All that legwork quickly paid off. By December -- only four months after its formal launch -- Diaper Dan's was crashing past all expectations. Its customer base stood at 350 and was growing geometrically. Referrals came from referrals. Gold distributed and advertised in a local magazine for parents, but many leads were generated by word of mouth. The company's very name helped. Diaper Dan's just sounded right. "We have people request our service because they say their mothers used Diaper Dan's," marvels Goldman. "They thought we'd been around for years."

By Christmas customers were signing up at a rate of 35 a week. He now thinks he'll have at least 1,500 customers after the first year, four times his projection.
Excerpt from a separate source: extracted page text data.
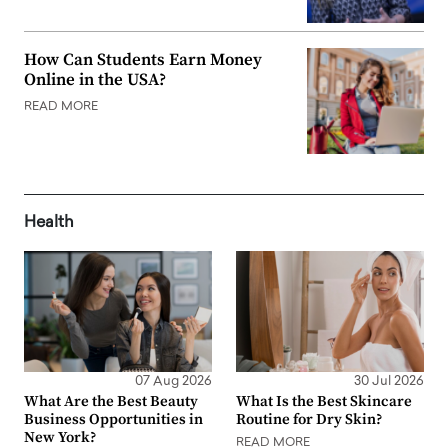
How Can Students Earn Money
Online in the USA?
READ MORE
Health
07 Aug 2026
30 Jul 2026
What Are the Best Beauty
What Is the Best Skincare
Business Opportunities in
Routine for Dry Skin?
New York?
READ MORE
He's already preparing to expand his sales territory to include Annapolis, Md., and second-tier counties beyond the Washington Beltway.

The add-on items began moving rather well, too, thanks in part to Gold's use of door hangers, the kind of checklists found in hotel rooms. A customer not at home to take delivery simply jots down her or his order and leaves the hanger on the front door. Roughly half of the accounts make regular purchases of the add-ons, and a quarter of them have standing orders for certain items. Weekly tickets are averaging $20, meaning that the typical customer is buying from $7.50 to $9.50 worth of ancillary merchandise.